I wish you could have heard Lynn Rodrigue today. This pastor of Port Sulphur Baptist Church–get your map; it’s way down the Mississippi River!–told of the rebuilding work God is doing in his area through church volunteer teams coming to help.
A team from Oklahoma arrived and went to work on the new church building. “The average age of those folks was 72,” Lynn said. “You should have seen those women climbing around on the scaffolding! They were amazing.”
A group from Virginia–the primary sponsors of this work–was down, and while they were there, they shot a video of the area and the work they were accomplishing. When they showed it back at home, an older gentleman who rarely came to church got under conviction and wrote a check for $10,000 to help Plaquemines Parish residents. Lynn said, “I had more fun going down the highway looking for people to help with that money.”

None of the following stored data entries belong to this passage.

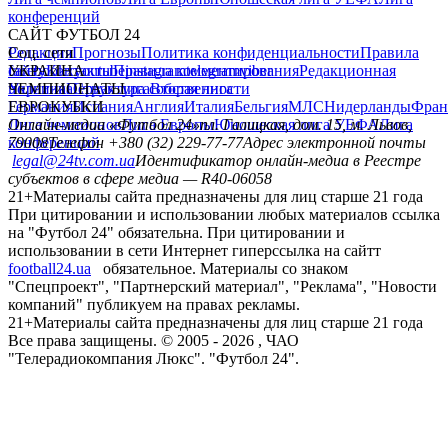
конференций
САЙТ ФУТБОЛ 24
Редакция
Соц. сети
Прогнозы
Политика конфиденциальности
Правила
сайту
facebook
УКРАИНА
Контакты
x
youtube
Правила комментирования
instagram
telegram
viber
Редакционная
политика
Украина
ЧЕМПИОНАТЫ
Первая лига
Структура собственности
Вторая лига
Германия
ЕВРОКУБКИ
Испания
Англия
Италия
Бельгия
МЛС
Нидерланды
Фран
Лига чемпионов
Онлайн-медиа «Футбол 24»
Лига Европы
пл. Галицкая, дом. 15, м. Львов,
Юношеская лига УЕФА
Лига
конференций
79008
Телефон +380 (32) 229-77-77
Адрес электронной почты
legal@24tv.com.ua
Идентификатор онлайн-медиа в Реестре
субъектов в сфере медиа — R40-06058
21+
Материалы сайта предназначены для лиц старше 21 года
При цитировании и использовании любых материалов ссылка
на "Футбол 24" обязательна. При цитировании и
использовании в сети Интернет гиперссылка на сайтт
football24.ua
обязательное. Материалы со знаком
"Спецпроект", "Партнерский материал", "Реклама", "Новости
компаний" публикуем на правах рекламы.
21+
Материалы сайта предназначены для лиц старше 21 года
Все права защищены. © 2005 -
2026
, ЧАО
"Телерадиокомпания Люкс". "Футбол 24".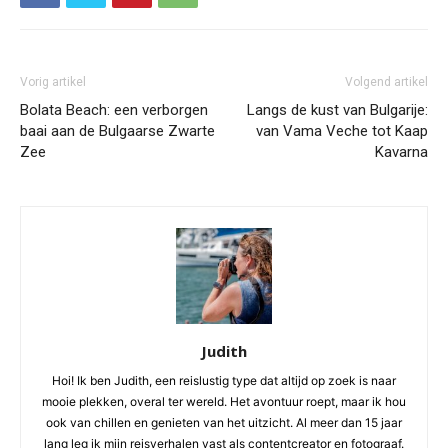
Vorig artikel
Volgend artikel
Bolata Beach: een verborgen
Langs de kust van Bulgarije:
baai aan de Bulgaarse Zwarte
van Vama Veche tot Kaap
Zee
Kavarna
Judith
Hoi! Ik ben Judith, een reislustig type dat altijd op zoek is naar
mooie plekken, overal ter wereld. Het avontuur roept, maar ik hou
ook van chillen en genieten van het uitzicht. Al meer dan 15 jaar
lang leg ik mijn reisverhalen vast als contentcreator en fotograaf.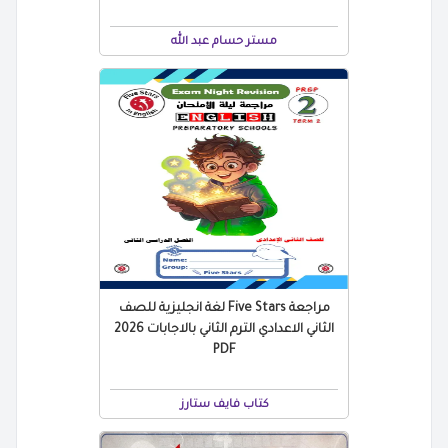
مستر حسام عبد الله
مراجعة Five Stars لغة انجليزية للصف
الثاني الاعدادي الترم الثاني بالاجابات 2026
PDF
كتاب فايف ستارز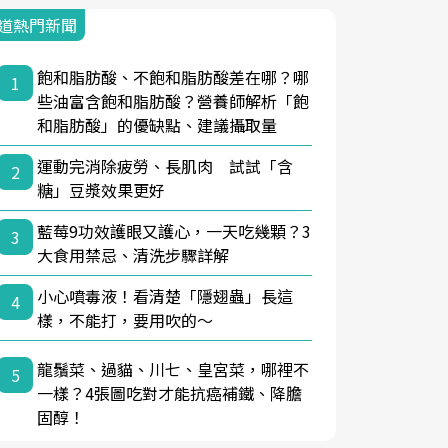
道熱門新聞
飽和脂肪酸、不飽和脂肪酸差在哪？哪
1
些油富含飽和脂肪酸？營養師解析「飽
和脂肪酸」的優缺點、建議攝取量
運動完消除疲勞、長肌肉 試試「含
2
糖」豆漿效果更好
藍莓9功效護眼又護心，一天吃幾顆？3
3
大食用禁忌、清洗步驟詳解
小心噴毒液！看清楚「隱翅蟲」長這
4
樣，不能打，要用吹的～
龍鬚菜、過貓、川七、皇宮菜，哪裡不
5
一樣？4張圖吃對才能抗癌補鐵、降膽
固醇！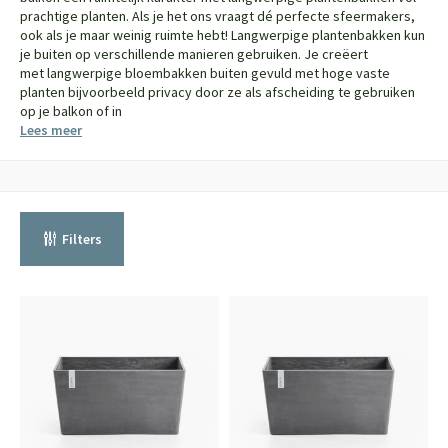
prachtige planten. Als je het ons vraagt dé perfecte sfeermakers,
ook als je maar weinig ruimte hebt! Langwerpige plantenbakken kun
je buiten op verschillende manieren gebruiken. Je creëert
met langwerpige bloembakken buiten gevuld met hoge vaste
planten bijvoorbeeld privacy door ze als afscheiding te gebruiken
op je balkon of in
Lees meer
Filters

“The strain between Catholics and Baptists is probably pronounced everywhere in South Louisiana,” he said, “but nowhere more than where we live. The Catholic priest will not even look me in the eye, he has disliked us so much.” Then something happened.
The Catholic church down there needed to be wired for electricity and they couldn’t find anyone. A woman from the church asked Pastor Lynn. “We just happened to have a group in that day helping us, and they had an eletrician with them. He spent two full days wiring the church. When he finished, the priest was crying. He told the worker, ‘Tell the Baptists anything they need, just ask and it’s theirs.'”
Lynn said, “The people where we live do not want to hear the gospel. They want to see it.”